Everyone realizes the fragility of a chick. They are cute, soft and cuddly. However they must be treated with gentle hands.
If you have never held one in your hand, then go visit a farmer friend or your local feed store, so as to really feel how fragile they are. Hence, this game is called “Think Chick,” so as to remind you to have “soft hands.”
In the equestrian world, “Soft Hands” are what we call pulling on the reins in a soft manner—just enough to communicate to the horse. It allows the horse to bend properly and be balanced.
Imagining you have a chick in your hands as you pull on the reins reminds one to use just enough pressure to communicate to the horse and not pull hard and crank on the bit in their mouth.
The horse learns to give to the pressure and bend. Imagine when driving a horse, only having the reins to communicate with the horse, while you are in the carriage or cart — as seen in the picture as I drive my Pierre.
Soft Hands In Dog Training
The “Think Chic” game will help you as you train your dog how to move towards the direction that you pull the leash.
This has to be learned by the dog. Why? Because in loose leash walking, we want avoid an opposition reflex from the dog.
Opposition reflex means if they are pulled in one direction, they will pull in the other.
This is one reason why we see dogs pulling on leash. It’s instinctive to a dog, even if it means being choked by a choke or prong collar. The more you pull, the more he pulls.
So we need to train the dog to “give” to the pressure from the leash.
“Soft Hands” can help you do that.
How to Think Chick & Use Soft Hands to Avoid Pulling On Leash
When you pull on the leash think / pretend you have a chick in your hand.
That will keep you from pulling too hard and keep your “Soft Hands.”
- Gather the leash starting with only approximately 1-2 ft between the dog and your hand. Pull gently (Think Chic) to either the left or right side to start, and mark and reward when he gives to the pressure and turns, even if it’s just a little bit at first. If the dog doesn’t give, ease off the pressure and then reapply the gentle pull. Each time the dog gives in, mark and reward.
- Work both sides. So if you started step #1 on the right, now work on the left and vice versa. Continue to mark and reward.
- Gradually increase the length of the leash between you and the dog. Then start adding movement. Walk a few steps and ask for a “give” in either direction. Work both sides before moving onto step 4. Increase your steps gradually and ask for a “give.”
- When reliable on giving to the side pressure, start working on forward pressure. Again start with the leash being shorter — approximately 1-2 ft. — and work gradually toward a longer leash.
- Lastly, teach him to give to backward pressure / pull.
Note: when pulling the leash back, the dog may turn around to face you. That’s fine. He may need to do so to reorient himself at first. “Giving’ when you pull back can be by means of stopping or turning.
- Work on different angles.

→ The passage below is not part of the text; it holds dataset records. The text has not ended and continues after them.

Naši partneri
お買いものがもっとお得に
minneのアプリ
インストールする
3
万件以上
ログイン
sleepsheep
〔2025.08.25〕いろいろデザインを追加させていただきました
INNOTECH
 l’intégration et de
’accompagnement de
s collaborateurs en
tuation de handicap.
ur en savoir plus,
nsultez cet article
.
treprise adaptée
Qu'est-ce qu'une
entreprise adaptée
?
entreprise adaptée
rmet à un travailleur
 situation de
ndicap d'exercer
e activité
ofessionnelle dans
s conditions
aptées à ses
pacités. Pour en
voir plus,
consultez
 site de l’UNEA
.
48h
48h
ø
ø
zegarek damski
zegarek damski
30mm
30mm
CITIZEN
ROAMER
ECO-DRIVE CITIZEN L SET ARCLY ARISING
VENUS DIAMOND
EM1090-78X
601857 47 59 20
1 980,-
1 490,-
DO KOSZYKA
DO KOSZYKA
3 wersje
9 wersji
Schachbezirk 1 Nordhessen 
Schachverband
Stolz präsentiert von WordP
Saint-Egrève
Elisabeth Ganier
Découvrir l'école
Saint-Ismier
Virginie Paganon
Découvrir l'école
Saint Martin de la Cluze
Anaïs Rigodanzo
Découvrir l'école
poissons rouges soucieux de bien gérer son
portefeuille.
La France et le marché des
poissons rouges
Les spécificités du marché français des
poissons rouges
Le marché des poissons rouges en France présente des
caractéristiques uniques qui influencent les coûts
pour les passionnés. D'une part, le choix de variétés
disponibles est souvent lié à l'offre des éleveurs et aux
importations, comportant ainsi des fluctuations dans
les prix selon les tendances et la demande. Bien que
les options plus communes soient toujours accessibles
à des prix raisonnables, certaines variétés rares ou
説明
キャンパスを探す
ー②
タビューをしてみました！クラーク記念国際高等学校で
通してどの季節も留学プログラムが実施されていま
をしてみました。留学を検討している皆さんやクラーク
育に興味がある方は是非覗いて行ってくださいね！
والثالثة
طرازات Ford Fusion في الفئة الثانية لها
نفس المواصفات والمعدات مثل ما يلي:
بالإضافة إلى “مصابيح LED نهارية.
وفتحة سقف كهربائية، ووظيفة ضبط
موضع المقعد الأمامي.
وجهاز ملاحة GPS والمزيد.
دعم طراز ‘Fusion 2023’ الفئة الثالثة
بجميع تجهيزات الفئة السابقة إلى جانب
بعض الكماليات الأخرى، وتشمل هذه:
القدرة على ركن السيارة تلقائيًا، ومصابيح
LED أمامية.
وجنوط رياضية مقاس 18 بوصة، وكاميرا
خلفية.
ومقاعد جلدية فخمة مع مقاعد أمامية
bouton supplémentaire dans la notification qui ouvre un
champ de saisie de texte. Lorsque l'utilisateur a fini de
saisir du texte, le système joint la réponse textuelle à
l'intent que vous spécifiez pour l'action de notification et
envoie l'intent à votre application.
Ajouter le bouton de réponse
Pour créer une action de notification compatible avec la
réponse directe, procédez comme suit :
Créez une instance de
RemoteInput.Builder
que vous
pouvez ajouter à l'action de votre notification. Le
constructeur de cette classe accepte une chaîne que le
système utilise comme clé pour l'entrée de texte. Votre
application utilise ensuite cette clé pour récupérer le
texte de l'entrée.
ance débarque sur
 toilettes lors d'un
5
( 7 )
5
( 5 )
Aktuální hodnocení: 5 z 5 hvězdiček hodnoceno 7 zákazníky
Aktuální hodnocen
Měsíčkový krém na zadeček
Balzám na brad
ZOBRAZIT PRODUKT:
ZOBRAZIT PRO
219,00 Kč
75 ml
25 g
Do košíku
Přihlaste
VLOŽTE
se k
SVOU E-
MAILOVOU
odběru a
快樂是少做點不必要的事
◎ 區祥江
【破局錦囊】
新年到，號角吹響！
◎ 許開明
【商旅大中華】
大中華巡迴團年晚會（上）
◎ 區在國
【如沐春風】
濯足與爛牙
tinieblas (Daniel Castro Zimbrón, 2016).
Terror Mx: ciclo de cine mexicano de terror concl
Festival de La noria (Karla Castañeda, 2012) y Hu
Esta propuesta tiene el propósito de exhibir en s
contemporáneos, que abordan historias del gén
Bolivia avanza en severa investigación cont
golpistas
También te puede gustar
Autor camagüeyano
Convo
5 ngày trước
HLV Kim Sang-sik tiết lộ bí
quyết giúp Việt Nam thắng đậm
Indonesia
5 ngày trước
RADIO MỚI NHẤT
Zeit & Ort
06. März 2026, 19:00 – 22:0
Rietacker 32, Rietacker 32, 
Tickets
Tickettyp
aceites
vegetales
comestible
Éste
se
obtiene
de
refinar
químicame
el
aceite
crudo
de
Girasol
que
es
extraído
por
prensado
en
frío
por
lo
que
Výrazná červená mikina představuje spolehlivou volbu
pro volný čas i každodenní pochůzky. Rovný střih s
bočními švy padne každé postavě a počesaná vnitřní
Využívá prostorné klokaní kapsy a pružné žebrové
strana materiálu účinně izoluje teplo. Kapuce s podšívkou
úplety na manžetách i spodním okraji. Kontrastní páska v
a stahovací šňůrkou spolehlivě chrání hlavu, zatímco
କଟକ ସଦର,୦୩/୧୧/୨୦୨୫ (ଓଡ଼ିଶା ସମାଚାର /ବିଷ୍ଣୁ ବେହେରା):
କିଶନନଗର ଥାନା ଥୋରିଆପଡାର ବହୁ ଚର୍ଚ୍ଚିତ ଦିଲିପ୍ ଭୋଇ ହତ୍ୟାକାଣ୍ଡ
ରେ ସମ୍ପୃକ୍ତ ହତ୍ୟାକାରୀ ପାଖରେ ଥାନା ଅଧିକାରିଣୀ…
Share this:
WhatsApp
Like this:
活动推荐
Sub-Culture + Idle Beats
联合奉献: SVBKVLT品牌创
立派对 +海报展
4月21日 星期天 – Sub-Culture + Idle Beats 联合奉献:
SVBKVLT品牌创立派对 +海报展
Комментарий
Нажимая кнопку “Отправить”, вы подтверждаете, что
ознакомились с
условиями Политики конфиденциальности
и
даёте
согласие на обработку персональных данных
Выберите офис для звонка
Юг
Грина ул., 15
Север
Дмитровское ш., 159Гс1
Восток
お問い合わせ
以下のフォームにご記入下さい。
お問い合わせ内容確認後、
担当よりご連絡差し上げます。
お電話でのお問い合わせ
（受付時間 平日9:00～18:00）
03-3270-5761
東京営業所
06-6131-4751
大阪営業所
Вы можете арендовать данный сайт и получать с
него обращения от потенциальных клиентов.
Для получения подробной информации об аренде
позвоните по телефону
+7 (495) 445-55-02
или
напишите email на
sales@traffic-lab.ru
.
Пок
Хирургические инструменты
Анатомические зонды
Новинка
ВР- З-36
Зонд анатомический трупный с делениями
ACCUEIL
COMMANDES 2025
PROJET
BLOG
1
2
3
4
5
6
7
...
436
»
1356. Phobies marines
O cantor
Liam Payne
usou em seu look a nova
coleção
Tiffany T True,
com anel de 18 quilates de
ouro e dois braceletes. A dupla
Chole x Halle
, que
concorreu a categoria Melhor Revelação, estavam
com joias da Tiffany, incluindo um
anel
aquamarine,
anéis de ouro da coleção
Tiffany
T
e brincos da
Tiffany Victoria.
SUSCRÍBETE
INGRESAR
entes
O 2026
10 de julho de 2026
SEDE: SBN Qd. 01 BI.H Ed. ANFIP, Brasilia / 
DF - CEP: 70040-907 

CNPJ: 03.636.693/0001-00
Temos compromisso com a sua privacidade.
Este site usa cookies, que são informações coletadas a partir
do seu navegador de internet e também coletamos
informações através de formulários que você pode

For example, work on figure eights.
Of course, throughout this process, you mark and reward when the dog “gives’ to the pressure / pull, during the training.
A Few Final Pointers
When using a harness, start with the front clip first. Then, when reliable, use the back clip.
Do not jerk, yank, or pull with strong or constant pressure. Remember “Think Chick.”
Some dog trainers teach mechanical games to their students for loose leash walking, but don’t teach how to use the leash.
This game can be taught to help them learn how to handle the leash, even with puppies. Just as we start imprinting a newborn foal, and teach them to “give,” so as to be led where they will need to go, we can teach a puppy.
This is a step by step, take it slow, process. But with patience, it will pay off.